Second, as a team, we have the luxury to cherry pick among the Mario Universe element, not specific games in general. For example, if we were to use some bosses out of Mario Galaxy, that would been a "no" from Nintendo because it means it was a continuation of Mario Galaxy. But because we wanted to embark on a space journey to move away from the Mushroom Kingdom in order to be able to create planets with their own NPCs, their own narrative arc, their own characteristic in term of topography, sounds and mechanics, it was a perfect fitting to be inspired by some space element such as Galaxy. We also wanted to create buddies in the form of Sparks. And so having Galaxy elements such as Lumas that could merge with Rabbids in order to create the Sparks, we said, "Okay, clearly we need to cherry pick some elements from Galaxy. It would be a perfect fit."
There are other elements, but the players will have to discover them all on their own.
ComicBook: Now, hypothetically, if you guys chose to do a third game in the series, is there a Mario game that you'd really like to draw elements from, the way that Sparks of Hope pulls from Mario Galaxy?
Soliani: If we are doing another game, it's mostly [up to] Ubisoft, Nintendo, and the players. So, if players will be happy, that would be a nice chance to collaborate in the future, or at least I hope so. I love all Mario games. I'm a big Nintendo fan, in fact. I'm in love with Mario 64. It's like it's speaking to me in a way. For me playing that game for the very first time, it was a shock. It was a shock under every point of view because it was the passage from 2D to 3D. I was controlling this weird analog stick that was behaving perfectly along with Mario's animation. There are so many elements in the way that that game is built that honestly... I would even just be happy to do a remaster of that game, that would definitely would be my pick. But all of them, Marc, I like. Even Sunshine, it's so full of inspirational elements in terms of gameplay mechanics that I will say all of them, like you take Mario Sunshine, the Manta boss fight. It's fantastic. Sorry, you asked me a question where I could go on forever.

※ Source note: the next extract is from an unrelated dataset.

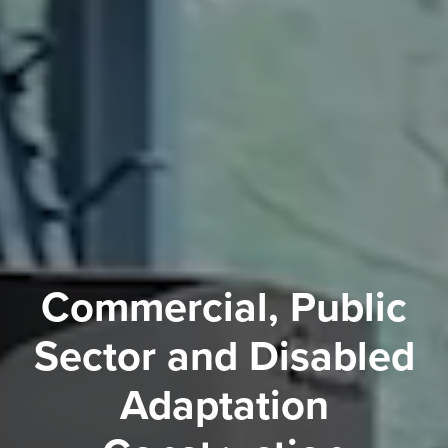
Commercial, Public
Sector and Disabled
Adaptation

ComicBook: No, no, no, that's all right. I could listen to you talk about it forever. I'm a longtime Nintendo fan myself, so it's very cool to see someone as passionate as you get to jump into this universe and play in this sandbox, because Nintendo historically has been very guarded with its IPs, so clearly you're doing something right where they trust you with the keys to the kingdom. And that's actually going to bring my last question in. It really feels like Nintendo does give you more trust. Did you feel like you had a lot more freedom to work with the IP this time versus in Kingdom Battle?
Soliani: I think that every time... we are working with them since 2013 and we never stopped. So, it's quite a long time. Kingdom Battle, Donkey Kong Adventures, Sparks of Hope, there are free DLC coming. So, there is still a lot of work to do, a new adventure to complete. In all honesty, Nintendo always told me, "Davide, ask what you want, worst case scenario, we are saying no." And so in those years, I asked a lot of things, and I received a lot of "no", I received a lot of "yes." And in Sparks of Hope I asked for a lot. I asked for a lot because having to control Mario in real time is a big deal. It's not something that you achieve without having Nintendo trusting you. You need to put a lot of effort in what you are doing and you need to show a lot of respect. So, you cannot just go there and say, "I would like to control Mario." It doesn't work like that. So, I would say that yes, we learned a lot from each other, and for sure we have more trust than at the beginning.